Propos recueillis par Nathalie Jaudel


C’est quoi, un juge des enfants i ?


Un magistrat qui a une double compétence : la protection de l’enfance en danger qui relève du Code civil et le traitement de la délinquance juvénile qui relève du Code pénal, le point commun étant l’existence d’un projet pour l’enfant. C’est le juge de l’enfance en difficulté, chargé de traiter l’immédiat – le délit ou la mise en danger – tout en inscrivant sa réponse dans le temps. C’est une fonction qui, si on l’investit à long terme, ce qui a été mon cas, devient un métier.


Quelle est selon vous la place des mères dans ce processus, sur les deux versants : enfance en danger et enfance délinquante ?


Dans les deux situations, sauf le cas particulier des mineurs isolés étrangers, le juge n’est pas face à un enfant seul ; il doit toujours tenir compte de l’autorité parentale et se demander qui la détient légalement, qui l’exerce pratiquement – ce qui n’est pas forcément la même chose – et comment elle est exercée : est-elle suffisante ou faut-il en pallier les carences ? Il s’agit de comprendre si on peut ou non s’appuyer sur les parents, sur leurs droits, sur leurs responsabilités en faisant par exemple, comme c’est souvent le cas, du soutien à la parentalité. C’est fréquemment sur les mères qu’on s’appuie, car on voit plus de mères que de pères. À l’enfant, on explique le sens de notre intervention, mais en le laissant à sa place d’enfant. Avec les parents, on est beaucoup plus dans la sollicitation : ce qu’ils doivent faire, adapter, accepter. Le juge des enfants a à sa disposition les moyens de la contrainte, mais il cherche toujours à recueillir une forme d’adhésion des parents – et aussi de l’enfant.


Avez-vous l’idée qu’il y aurait un « profil » de mère maltraitante et / ou de mère d’enfant délinquant ?

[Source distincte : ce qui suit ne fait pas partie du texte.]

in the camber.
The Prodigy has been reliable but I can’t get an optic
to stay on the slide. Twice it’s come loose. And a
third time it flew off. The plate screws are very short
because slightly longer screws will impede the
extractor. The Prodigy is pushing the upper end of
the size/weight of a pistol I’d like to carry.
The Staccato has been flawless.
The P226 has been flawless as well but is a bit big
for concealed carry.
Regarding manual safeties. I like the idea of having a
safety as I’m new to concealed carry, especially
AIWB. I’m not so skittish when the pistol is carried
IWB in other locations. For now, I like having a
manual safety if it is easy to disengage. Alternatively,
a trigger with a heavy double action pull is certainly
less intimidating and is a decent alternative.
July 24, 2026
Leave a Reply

Même si chaque cas est spécifique et particulier, il y a des typologies. On est souvent face à des mères qui sont en capacité d’exercer certaines fonctions de leur parentalité et pas d’autres. Certains parents sont capables de prendre un certain nombre de décisions justes pour leur enfant, d’adopter des attitudes qui conviennent, mais il y a des choses qu’ils ne savent pas faire. Notre rôle, comme celui des travailleurs sociaux, est de pallier ces manques sans condamner l’ensemble. Je pense à cette situation : une mère de famille nombreuse, très délirante, avec qui il n’était pas possible d’avoir une conversation raisonnable, était néanmoins en capacité de donner à ses enfants un équilibre affectif, de les nourrir correctement, de leur faire respecter un rythme de vie à l’intérieur de la maison, et donc de leur apporter le terreau leur permettant de grandir, même s’il y avait plein de choses sur le plan social qu’elle était incapable de faire. Or, elle refusait toute aide. Les enfants, de leur côté, étaient parfaitement en mesure de dissocier les deux : il n’était pas question de les séparer de leur mère, ils en avaient besoin ; par ailleurs, ils se débrouillaient à l’école, ils n’étaient pas délinquants, ils n’avaient pas de symptômes inquiétants, mais leur maintien au domicile supposait quand même que cette dame accepte une certaine assistance. C’était cela mon rôle : faire en sorte que cette femme consente à ce que ses enfants puissent avoir accès à des éducateurs, des lieux d’écoute, des lieux de socialisation, qu’ils puissent partir en colo, vivre d’autres choses. Le père, lui, considérait que son rôle avait été de ramener la famille de son pays d’origine et que son job de père s’arrêtait là. Le reste n’était plus son rayon. Cette femme, même si cela paraissait incroyable parce que les audiences avec elles étaient très compliquées, avait transmis des choses à ses enfants ; elle était défaillante et avait besoin de soutien, mais elle n’était pas maltraitante.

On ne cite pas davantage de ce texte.